Week 11
During the first two lessons, we worked on solving halting problems in programs. This chapter allowed me to understand the basics of computability theory, something that I will learn in great depth during CSC236. I was also given an insight on proof by induction although we did not go through the proof in great detail. A program halts if it does not get stuck in an infinite loop and returns some value, whereas a program that does get stuck in an infinite loop does not halt. This part of the course particularly interested me since my tutorial TA mentioned that determining whether a program halts can be used to create a program that can be used to debug another program which can speed up the process of coding.
On Friday, we focused on working on a problem solving exercise, which involved finding the number of squares a diagonal passes through provided the dimensions m and n.
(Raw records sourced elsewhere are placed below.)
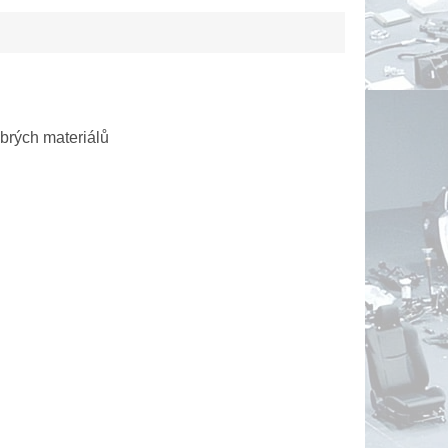
obrých materiálů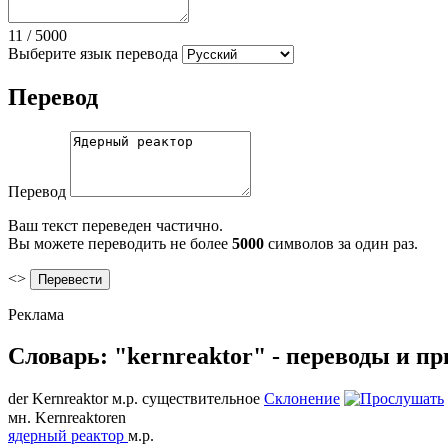
11
/
5000
Выберите язык перевода
Перевод
Перевод
Ваш текст переведен частично.
Вы можете переводить не более
5000
символов за один раз.
<>
Реклама
Словарь: "kernreaktor" - переводы и п
der
Kernreaktor
м.р.
существительное
Склонение
мн.
Kernreaktoren
ядерный реактор
м.р.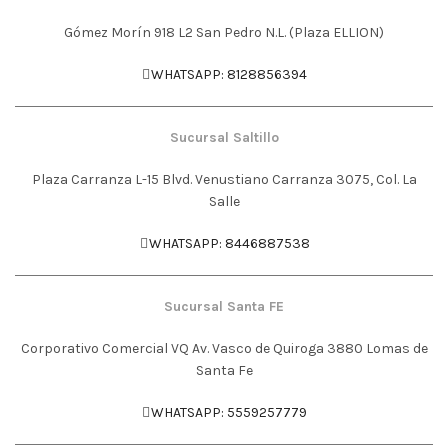
Gómez Morín 918 L2 San Pedro N.L. (Plaza ELLION)
WHATSAPP: 8128856394
Sucursal Saltillo
Plaza Carranza L-15 Blvd. Venustiano Carranza 3075, Col. La
Salle
WHATSAPP: 8446887538
Sucursal Santa FE
Corporativo Comercial VQ Av. Vasco de Quiroga 3880 Lomas de
Santa Fe
WHATSAPP: 5559257779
Before tackling this problem, I broke the problem into smaller instances. For Example, in the example above, I decreased the problem size from m = 6 to m = 4 to m = 4 to n = 2.Following this, I concluded that m and n are related in a way such that m + n - 2. Thinking, I was done with my proof, I did not check the case where m and n are not multiples of 2 although I did know that it is in the form of n + m - k, where k is some constant. After consultation with my other group members and I discovered a pattern that k is always the greatest common denominator of m and n. I finally concluded that number of squares = m + n - gcd(m, n). This conjecture is valid as it works for every possible combination of m and n provided that m and n must obviously be natural numbers.